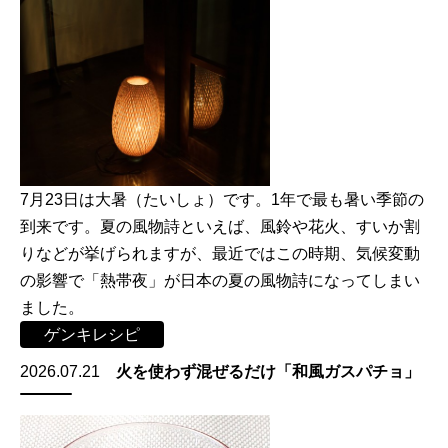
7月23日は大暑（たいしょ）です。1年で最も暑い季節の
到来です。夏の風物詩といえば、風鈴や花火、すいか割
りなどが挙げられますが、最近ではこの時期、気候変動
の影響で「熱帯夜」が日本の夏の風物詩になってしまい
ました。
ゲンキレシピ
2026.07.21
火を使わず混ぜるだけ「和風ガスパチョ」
====
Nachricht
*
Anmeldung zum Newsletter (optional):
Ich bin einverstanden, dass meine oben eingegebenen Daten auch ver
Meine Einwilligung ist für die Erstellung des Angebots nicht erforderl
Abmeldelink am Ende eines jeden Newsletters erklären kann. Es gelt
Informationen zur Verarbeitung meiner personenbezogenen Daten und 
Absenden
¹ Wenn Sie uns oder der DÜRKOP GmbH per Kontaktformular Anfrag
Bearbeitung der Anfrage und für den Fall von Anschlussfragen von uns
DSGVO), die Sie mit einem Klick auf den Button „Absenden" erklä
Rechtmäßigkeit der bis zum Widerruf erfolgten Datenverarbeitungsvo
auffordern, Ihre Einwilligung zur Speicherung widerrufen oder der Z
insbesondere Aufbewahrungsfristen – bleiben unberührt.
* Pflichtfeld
====
Task goal:
Take the entries above and copy out all lines with the string "Absenden".

Written answer:
Absenden
DSGVO), die Sie mit einem Klick auf den Button „Absenden" erklä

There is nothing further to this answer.